Aim of the task
In your copy, include every record exactly and no pictures.
● ● ● ● ● ● ●
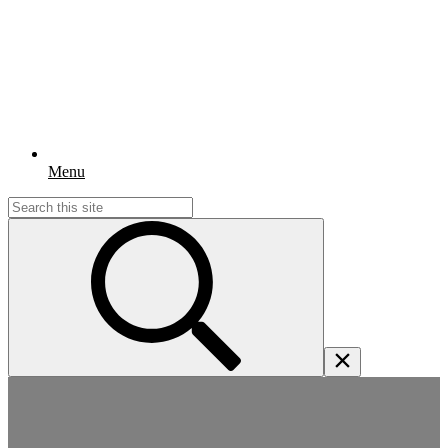
Menu
Search
for:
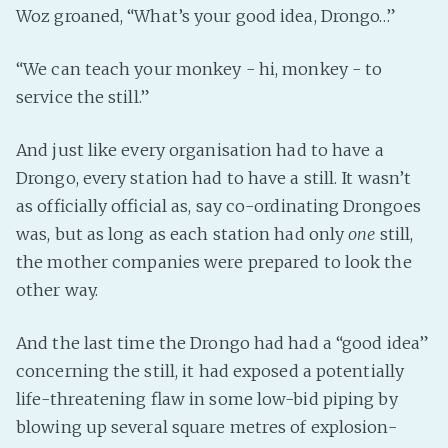
Woz groaned, “What’s your good idea, Drongo…”
“We can teach your monkey - hi, monkey - to
service the still.”
And just like every organisation had to have a
Drongo, every station had to have a still. It wasn’t
as officially official as, say co-ordinating Drongoes
was, but as long as each station had only
one
still,
the mother companies were prepared to look the
other way.
And the last time the Drongo had had a “good idea”
concerning the still, it had exposed a potentially
life-threatening flaw in some low-bid piping by
blowing up several square metres of explosion-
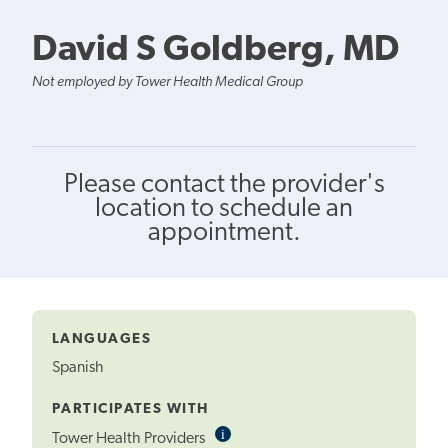
David S Goldberg, MD
Not employed by Tower Health Medical Group
Please contact the provider's
location to schedule an
appointment.
LANGUAGES
Spanish
PARTICIPATES WITH
i
Informational
Tower Health Providers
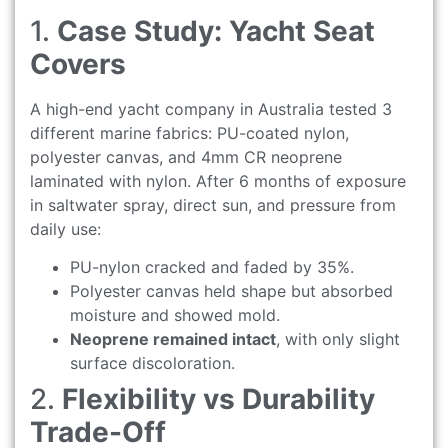
1.
Case Study: Yacht Seat
Covers
A high-end yacht company in Australia tested 3
different marine fabrics: PU-coated nylon,
polyester canvas, and 4mm CR neoprene
laminated with nylon. After 6 months of exposure
in saltwater spray, direct sun, and pressure from
daily use:
PU-nylon cracked and faded by 35%.
Polyester canvas held shape but absorbed
moisture and showed mold.
Neoprene remained intact
, with only slight
surface discoloration.
2.
Flexibility vs Durability
Trade-Off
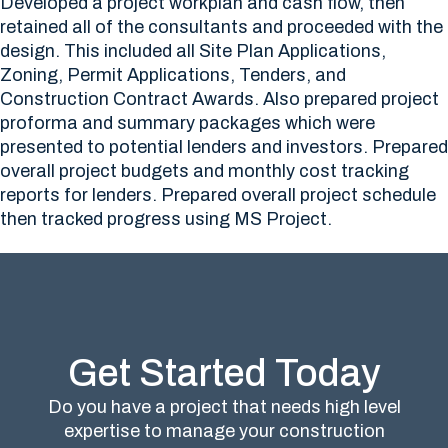
Developed a project workplan and cash flow, then
retained all of the consultants and proceeded with the
design. This included all Site Plan Applications,
Zoning, Permit Applications, Tenders, and
Construction Contract Awards. Also prepared project
proforma and summary packages which were
presented to potential lenders and investors. Prepared
overall project budgets and monthly cost tracking
reports for lenders. Prepared overall project schedule
then tracked progress using MS Project.
Get Started Today
Do you have a project that needs high level
expertise to manage your construction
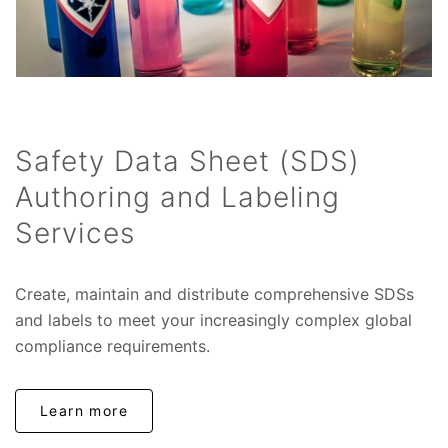
Safety Data Sheet (SDS)
Authoring and Labeling
Services
Create, maintain and distribute comprehensive SDSs
and labels to meet your increasingly complex global
compliance requirements.
Learn more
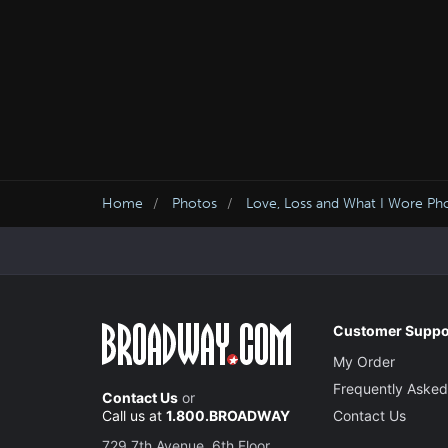
Home
Photos
Love, Loss and What I Wore Ph
Customer Suppo
My Order
Frequently Asked
Contact Us
or
Call us at
1.800.BROADWAY
Contact Us
729 7th Avenue, 6th Floor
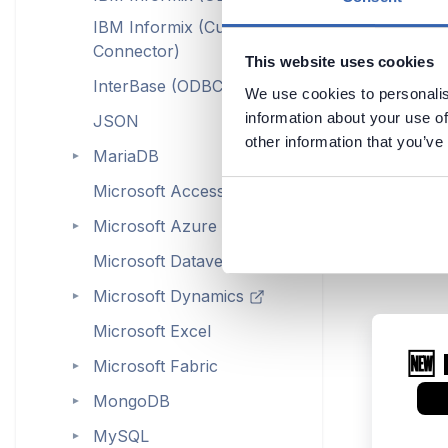
IBM Informix (Custom
Connector)
This website uses cookies
InterBase (ODBC)
We use cookies to personalis
information about your use of
JSON
other information that you’ve
MariaDB
►
Microsoft Access (ODBC)
Microsoft Azure
►
Microsoft Dataverse
Microsoft Dynamics
►
Microsoft Excel
Microsoft Fabric
►
MongoDB
►
MySQL
►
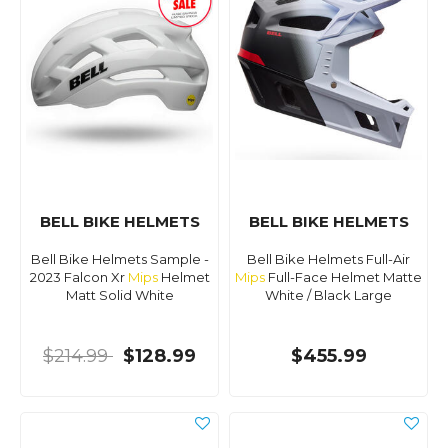
BELL BIKE HELMETS
BELL BIKE HELMETS
Bell Bike Helmets Sample -
Bell Bike Helmets Full-Air
2023 Falcon Xr
Mips
Helmet
Mips
Full-Face Helmet Matte
Matt Solid White
White / Black Large
$214.99
$128.99
$455.99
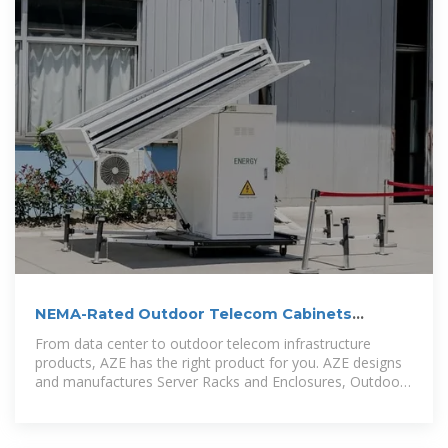
NEMA-Rated Outdoor Telecom Cabinets
Enclosures | AZE
From data center to outdoor telecom infrastructure
products, AZE has the right product for you. AZE designs
and manufactures Server Racks and Enclosures, Outdoor
Telecom Cabinets and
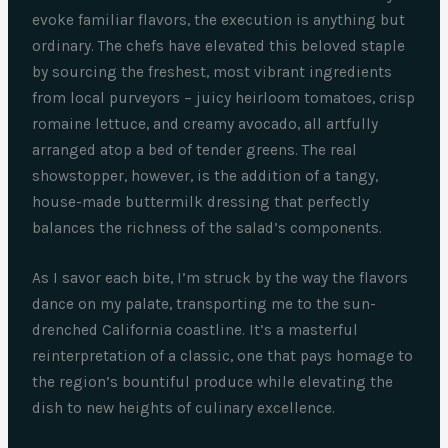
evoke familiar flavors, the execution is anything but
ordinary. The chefs have elevated this beloved staple
by sourcing the freshest, most vibrant ingredients
from local purveyors – juicy heirloom tomatoes, crisp
romaine lettuce, and creamy avocado, all artfully
arranged atop a bed of tender greens. The real
showstopper, however, is the addition of a tangy,
house-made buttermilk dressing that perfectly
balances the richness of the salad’s components.
As I savor each bite, I’m struck by the way the flavors
dance on my palate, transporting me to the sun-
drenched California coastline. It’s a masterful
reinterpretation of a classic, one that pays homage to
the region’s bountiful produce while elevating the
dish to new heights of culinary excellence.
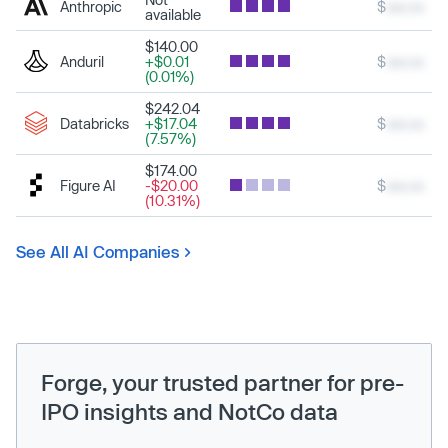
Anthropic
$
xxx.xx
available
$140.00
Anduril
+$0.01
$
xxx.xx
(0.01%)
$242.04
Databricks
+$17.04
$
xxx.xx
(7.57%)
$174.00
Figure AI
-$20.00
$
xxx.xx
(10.31%)
See All AI Companies
Forge, your trusted partner for pre-
IPO insights and NotCo data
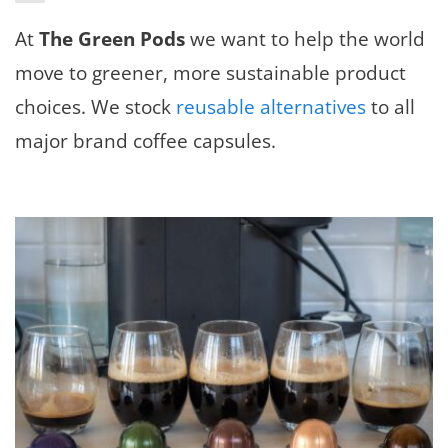
At
The Green Pods
we want to help the world
move to greener, more sustainable product
choices. We stock
reusable alternatives
to all
major brand coffee capsules.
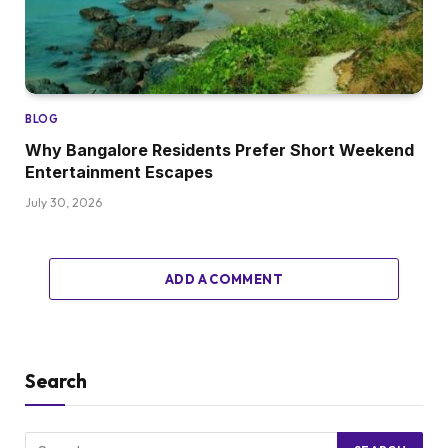
BLOG
Why Bangalore Residents Prefer Short Weekend
Entertainment Escapes
July 30, 2026
ADD A COMMENT
Search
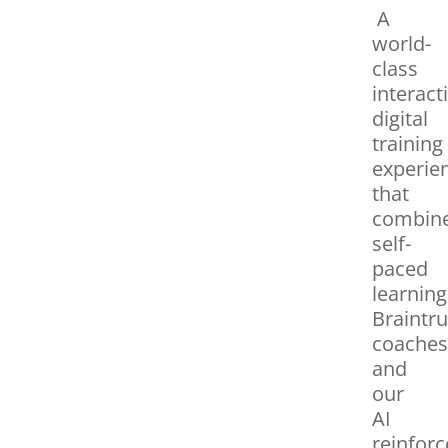
A
world-
class
interact
digital
training
experie
that
combin
self-
paced
learning
Braintru
coaches
and
our
AI
reinfor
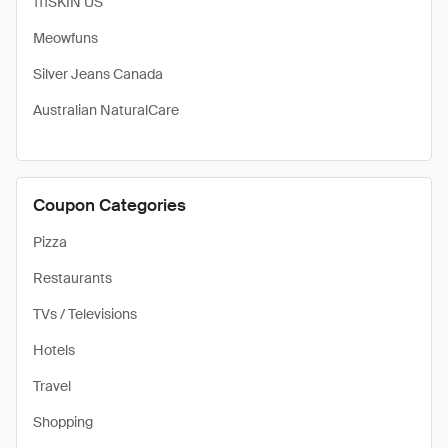
111SKIN US
Meowfuns
Silver Jeans Canada
Australian NaturalCare
Coupon Categories
Pizza
Restaurants
TVs / Televisions
Hotels
Travel
Shopping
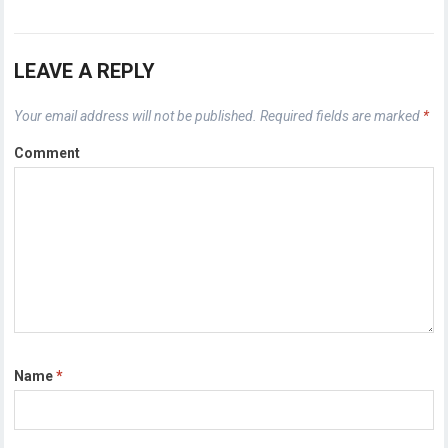
LEAVE A REPLY
Your email address will not be published.
Required fields are marked
*
Comment
Name
*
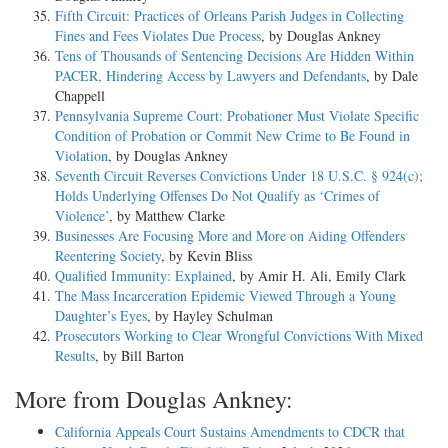
Fifth Circuit: Practices of Orleans Parish Judges in Collecting
Fines and Fees Violates Due Process
, by Douglas Ankney
Tens of Thousands of Sentencing Decisions Are Hidden Within
PACER, Hindering Access by Lawyers and Defendants
, by Dale
Chappell
Pennsylvania Supreme Court: Probationer Must Violate Specific
Condition of Probation or Commit New Crime to Be Found in
Violation
, by Douglas Ankney
Seventh Circuit Reverses Convictions Under 18 U.S.C. § 924(c);
Holds Underlying Offenses Do Not Qualify as ‘Crimes of
Violence’
, by Matthew Clarke
Businesses Are Focusing More and More on Aiding Offenders
Reentering Society
, by Kevin Bliss
Qualified Immunity: Explained
, by Amir H. Ali, Emily Clark
The Mass Incarceration Epidemic Viewed Through a Young
Daughter’s Eyes
, by Hayley Schulman
Prosecutors Working to Clear Wrongful Convictions With Mixed
Results
, by Bill Barton
More from Douglas Ankney:
California Appeals Court Sustains Amendments to CDCR that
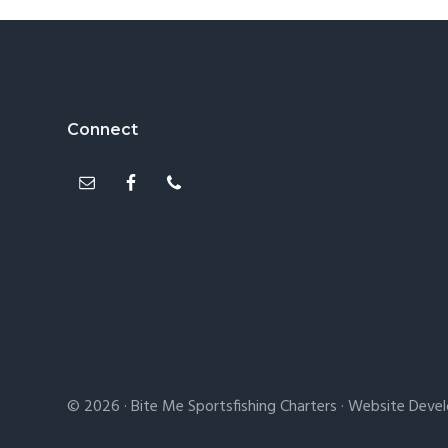
Footer
Connect
© 2026 ·
Bite Me Sportsfishing Charters
· Website Deve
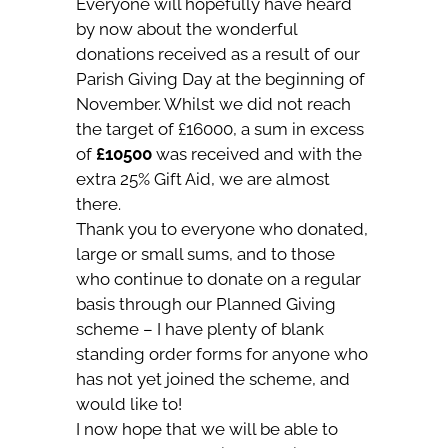
Everyone will hopefully have heard
by now about the wonderful
donations received as a result of our
Parish Giving Day at the beginning of
November. Whilst we did not reach
the target of £16000, a sum in excess
of
£10500
was received and with the
extra 25% Gift Aid, we are almost
there.
Thank you to everyone who donated,
large or small sums, and to those
who continue to donate on a regular
basis through our Planned Giving
scheme – I have plenty of blank
standing order forms for anyone who
has not yet joined the scheme, and
would like to!
I now hope that we will be able to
● ● ● ● ● ● ●
Worked solution
Menu
Search
for:
Woz groaned, “What’s your good idea, Drongo…”
“We can teach your monkey - hi, monkey - to
service the still.”
And just like every organisation had to have a
Drongo, every station had to have a still. It wasn’t
as officially official as, say co-ordinating Drongoes
was, but as long as each station had only
one
still,
the mother companies were prepared to look the
other way.
And the last time the Drongo had had a “good idea”
concerning the still, it had exposed a potentially
life-threatening flaw in some low-bid piping by
blowing up several square metres of explosion-
David S Goldberg, MD
Not employed by Tower Health Medical Group
Please contact the provider's
location to schedule an
appointment.
LANGUAGES
Spanish
PARTICIPATES WITH
i
Informational
Tower Health Providers
1.
Case Study: Yacht Seat
Covers
A high-end yacht company in Australia tested 3
different marine fabrics: PU-coated nylon,
polyester canvas, and 4mm CR neoprene
laminated with nylon. After 6 months of exposure
in saltwater spray, direct sun, and pressure from
daily use:
PU-nylon cracked and faded by 35%.
Polyester canvas held shape but absorbed
moisture and showed mold.
Neoprene remained intact
, with only slight
surface discoloration.
2.
Flexibility vs Durability
Trade-Off
Developed a project workplan and cash flow, then
retained all of the consultants and proceeded with the
design. This included all Site Plan Applications,
Zoning, Permit Applications, Tenders, and
Construction Contract Awards. Also prepared project
proforma and summary packages which were
presented to potential lenders and investors. Prepared
overall project budgets and monthly cost tracking
reports for lenders. Prepared overall project schedule
then tracked progress using MS Project.
Get Started Today
Do you have a project that needs high level
expertise to manage your construction
Safety Data Sheet (SDS)
Authoring and Labeling
Services
Create, maintain and distribute comprehensive SDSs
and labels to meet your increasingly complex global
compliance requirements.
Learn more
Home
Photos
Love, Loss and What I Wore Ph
Customer Suppo
My Order
Frequently Asked
Contact Us
or
Call us at
1.800.BROADWAY
Contact Us
729 7th Avenue, 6th Floor
IBM Informix (Custom
Connector)
This website uses cookies
InterBase (ODBC)
We use cookies to personalis
information about your use of
JSON
other information that you’ve
MariaDB
►
Microsoft Access (ODBC)
Microsoft Azure
►
Microsoft Dataverse
Microsoft Dynamics
►
Microsoft Excel
Microsoft Fabric
►
MongoDB
►
MySQL
►
BELL BIKE HELMETS
BELL BIKE HELMETS
Bell Bike Helmets Sample -
Bell Bike Helmets Full-Air
2023 Falcon Xr
Mips
Helmet
Mips
Full-Face Helmet Matte
Matt Solid White
White / Black Large
$214.99
$128.99
$455.99
NEMA-Rated Outdoor Telecom Cabinets
Enclosures | AZE
From data center to outdoor telecom infrastructure
products, AZE has the right product for you. AZE designs
and manufactures Server Racks and Enclosures, Outdoor
Telecom Cabinets and
evoke familiar flavors, the execution is anything but
ordinary. The chefs have elevated this beloved staple
by sourcing the freshest, most vibrant ingredients
from local purveyors – juicy heirloom tomatoes, crisp
romaine lettuce, and creamy avocado, all artfully
arranged atop a bed of tender greens. The real
showstopper, however, is the addition of a tangy,
house-made buttermilk dressing that perfectly
balances the richness of the salad’s components.
As I savor each bite, I’m struck by the way the flavors
dance on my palate, transporting me to the sun-
drenched California coastline. It’s a masterful
reinterpretation of a classic, one that pays homage to
the region’s bountiful produce while elevating the
dish to new heights of culinary excellence.
Anthropic
$
xxx.xx
available
$140.00
Anduril
+$0.01
$
xxx.xx
(0.01%)
$242.04
Databricks
+$17.04
$
xxx.xx
(7.57%)
$174.00
Figure AI
-$20.00
$
xxx.xx
(10.31%)
See All AI Companies
Forge, your trusted partner for pre-
IPO insights and NotCo data
At
The Green Pods
we want to help the world
move to greener, more sustainable product
choices. We stock
reusable alternatives
to all
major brand coffee capsules.
BLOG
Why Bangalore Residents Prefer Short Weekend
Entertainment Escapes
July 30, 2026
ADD A COMMENT
Search
A
world-
class
interact
digital
training
experie
that
combin
self-
paced
learning
Braintru
coaches
and
our
AI
reinfor
111SKIN US
Meowfuns
Silver Jeans Canada
Australian NaturalCare
Coupon Categories
Pizza
Restaurants
TVs / Televisions
Hotels
Travel
Shopping
LEAVE A REPLY
Your email address will not be published.
Required fields are marked
*
Comment
Name
*
Fifth Circuit: Practices of Orleans Parish Judges in Collecting
Fines and Fees Violates Due Process
, by Douglas Ankney
Tens of Thousands of Sentencing Decisions Are Hidden Within
PACER, Hindering Access by Lawyers and Defendants
, by Dale
Chappell
Pennsylvania Supreme Court: Probationer Must Violate Specific
Condition of Probation or Commit New Crime to Be Found in
Violation
, by Douglas Ankney
Seventh Circuit Reverses Convictions Under 18 U.S.C. § 924(c);
Holds Underlying Offenses Do Not Qualify as ‘Crimes of
Violence’
, by Matthew Clarke
Businesses Are Focusing More and More on Aiding Offenders
Reentering Society
, by Kevin Bliss
Qualified Immunity: Explained
, by Amir H. Ali, Emily Clark
The Mass Incarceration Epidemic Viewed Through a Young
Daughter’s Eyes
, by Hayley Schulman
Prosecutors Working to Clear Wrongful Convictions With Mixed
Results
, by Bill Barton
More from Douglas Ankney:
California Appeals Court Sustains Amendments to CDCR that
Footer
Connect
© 2026 ·
Bite Me Sportsfishing Charters
· Website Deve
Everyone will hopefully have heard
by now about the wonderful
donations received as a result of our
Parish Giving Day at the beginning of
November. Whilst we did not reach
the target of £16000, a sum in excess
of
£10500
was received and with the
extra 25% Gift Aid, we are almost
there.
Thank you to everyone who donated,
large or small sums, and to those
who continue to donate on a regular
basis through our Planned Giving
scheme – I have plenty of blank
standing order forms for anyone who
has not yet joined the scheme, and
would like to!
I now hope that we will be able to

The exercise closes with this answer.